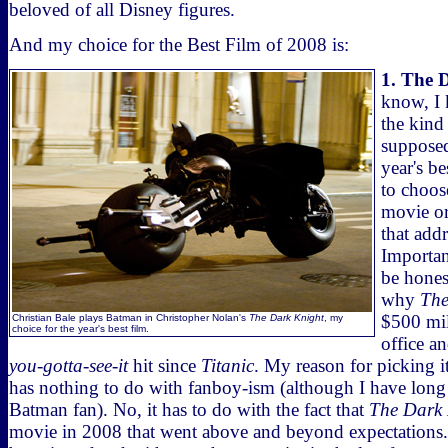
beloved of all Disney figures.
And my choice for the Best Film of 2008 is:
1. The 
know, I
the kind 
supposed
year's b
to choos
movie o
that add
Important
be honest
why
The
$500 mil
Christian Bale plays Batman in Christopher Nolan's
The Dark Knight
, my
choice for the year's best film.
office a
you-gotta-see-it
hit since
Titanic
. My reason for picking it
has nothing to do with fanboy-ism (although I have long
Batman fan). No, it has to do with the fact that
The Dark 
movie in 2008 that went above and beyond expectations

+===+

> [Required work]
Copy every record exactly as it appears, apart from any pictures.

> [Expected answer]
beloved of all Disney figures.
And my choice for the Best Film of 2008 is:
1. The 
know, I
the kind 
supposed
year's b
to choos
movie o
that add
Important
be honest
why
The
$500 mil
Christian Bale plays Batman in Christopher Nolan's
The Dark Knight
, my
choice for the year's best film.
office a
you-gotta-see-it
hit since
Titanic
. My reason for picking it
has nothing to do with fanboy-ism (although I have long
Batman fan). No, it has to do with the fact that
The Dark 
movie in 2008 that went above and beyond expectations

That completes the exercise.